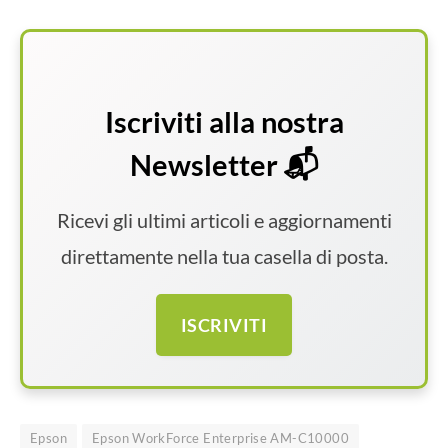
Iscriviti alla nostra
Newsletter 📬
Ricevi gli ultimi articoli e aggiornamenti
direttamente nella tua casella di posta.
ISCRIVITI
Epson
Epson WorkForce Enterprise AM-C10000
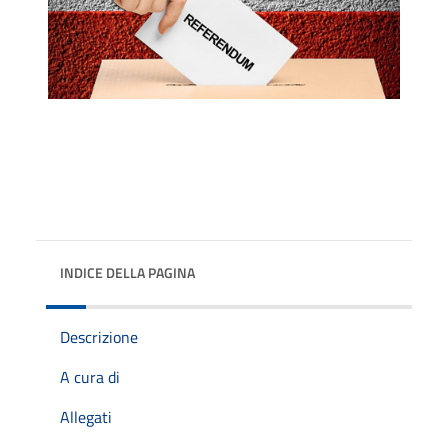
INDICE DELLA PAGINA
Descrizione
A cura di
Allegati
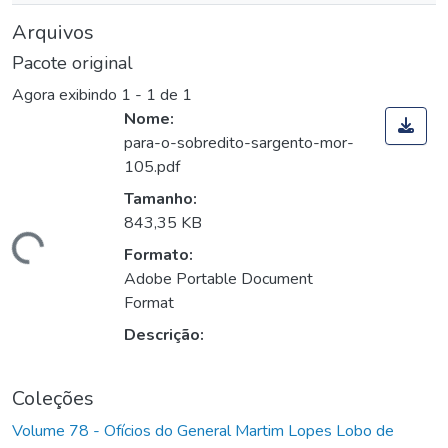
Arquivos
Pacote original
Agora exibindo
1 - 1 de 1
Nome:
para-o-sobredito-sargento-mor-
105.pdf
Tamanho:
843,35 KB
Carregando...
Formato:
Adobe Portable Document
Format
Descrição:
Coleções
Volume 78 - Ofícios do General Martim Lopes Lobo de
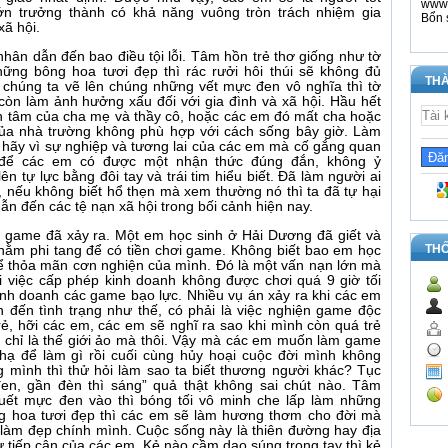
www.
 lớn trưởng thành có khả năng vuông tròn trách nhiệm gia
Bổn 
xã hội.
 nhân dẫn đến bao điều tội lỗi. Tâm hồn trẻ thơ giống như tờ
hững bông hoa tươi đẹp thì rác rưởi hôi thúi sẽ không đủ
THÀ
à chúng ta vẽ lên chúng những vết mực đen vô nghĩa thì tờ
còn làm ảnh hưởng xấu đối với gia đình và xã hội. Hầu hết
an tâm của cha mẹ và thầy cô, hoặc các em đó mất cha hoặc
ủa nhà trường không phù hợp với cách sống bây giờ. Làm
 hãy vì sự nghiệp và tương lai của các em mà cố gắng quan
 để các em có được một nhận thức đúng đắn, không ỷ
n tự lực bằng đôi tay và trái tim hiểu biết. Đã làm người ai
t, nếu không biết hổ thẹn mà xem thường nó thì ta đã tự hại
n đến các tệ nạn xã hội trong bối cảnh hiện nay.
 game đã xảy ra. Một em học sinh ở Hải Dương đã giết và
TH
hằm phi tang để có tiền chơi game. Không biết bao em học
để thỏa mãn cơn nghiện của mình. Đó là một vấn nạn lớn mà
i việc cấp phép kinh doanh không được chơi quá 9 giờ tối
inh doanh các game bạo lực. Nhiều vụ án xảy ra khi các em
 đến tình trạng như thế, có phải là việc nghiện game độc
ẻ, hỡi các em, các em sẽ nghĩ ra sao khi mình còn quá trẻ
 chỉ là thế giới ảo mà thôi. Vậy mà các em muốn làm game
hạ để làm gì rồi cuối cùng hủy hoại cuộc đời mình không
g mình thì thử hỏi làm sao ta biết thương người khác? Tục
en, gần đèn thì sáng” quả thật không sai chút nào. Tâm
uết mực đen vào thì bóng tối vô minh che lấp làm những
g hoa tươi đẹp thì các em sẽ làm hương thơm cho đời mà
 làm đẹp chính mình. Cuộc sống này là thiên đường hay địa
ự tiếp cận của các em. Kẻ nào cầm dao súng trong tay thì kẻ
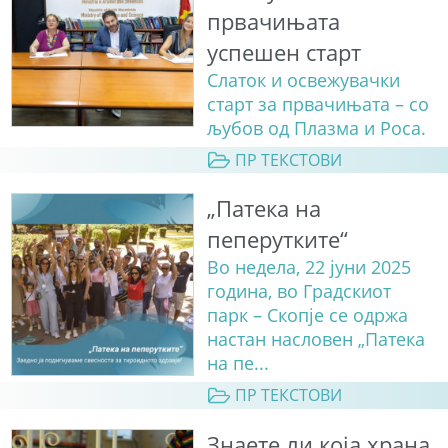
првачињата
успешен старт
Слаток и освежувачки
старт за првачињата – со
љубов од Плазма и Роса.
ПР ТЕКСТОВИ
„Патека на
пеперутките“
Во недела, 22 јуни 2025
година, во Градскиот
парк – Скопје се одржа
настан насловен „Патека
на пе...
ПР ТЕКСТОВИ
Знаете ли која храна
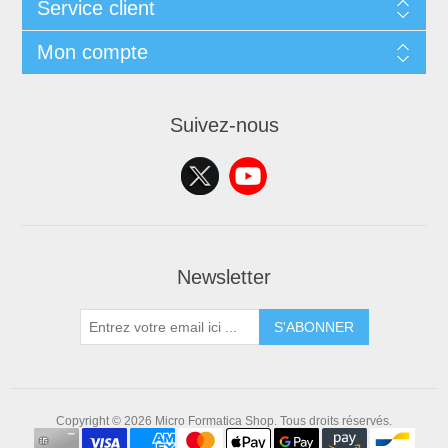
Service client
Mon compte
Suivez-nous
Newsletter
S'ABONNER
Copyright © 2026 Micro Formatica Shop. Tous droits réservés.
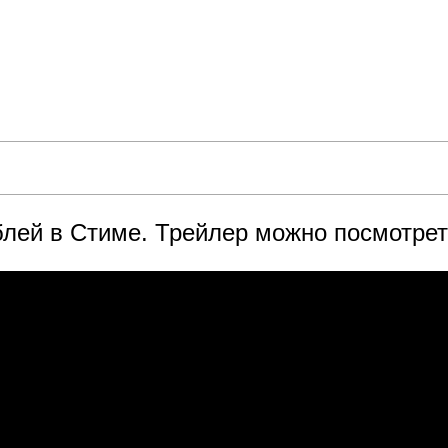
блей в Стиме. Трейлер можно посмотрет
::::::::::
Nothing but the lines from the one containing "inh doanh các" through the last line of the listing should be copied, each word for word and without pictures.

inh doanh các game bạo lực. Nhiều vụ án xảy ra khi các em
 đến tình trạng như thế, có phải là việc nghiện game độc
ẻ, hỡi các em, các em sẽ nghĩ ra sao khi mình còn quá trẻ
 chỉ là thế giới ảo mà thôi. Vậy mà các em muốn làm game
hạ để làm gì rồi cuối cùng hủy hoại cuộc đời mình không
g mình thì thử hỏi làm sao ta biết thương người khác? Tục
en, gần đèn thì sáng” quả thật không sai chút nào. Tâm
uết mực đen vào thì bóng tối vô minh che lấp làm những
g hoa tươi đẹp thì các em sẽ làm hương thơm cho đời mà
 làm đẹp chính mình. Cuộc sống này là thiên đường hay địa
ự tiếp cận của các em. Kẻ nào cầm dao súng trong tay thì kẻ
првачињата
успешен старт
Слаток и освежувачки
старт за првачињата – со
љубов од Плазма и Роса.
ПР ТЕКСТОВИ
„Патека на
пеперутките“
Во недела, 22 јуни 2025
година, во Градскиот
парк – Скопје се одржа
настан насловен „Патека
на пе...
ПР ТЕКСТОВИ
Знаете ли која храна
Service client
Mon compte
Suivez-nous
Newsletter
S'ABONNER
Copyright © 2026 Micro Formatica Shop. Tous droits réservés.
блей в Стиме. Трейлер можно посмотрет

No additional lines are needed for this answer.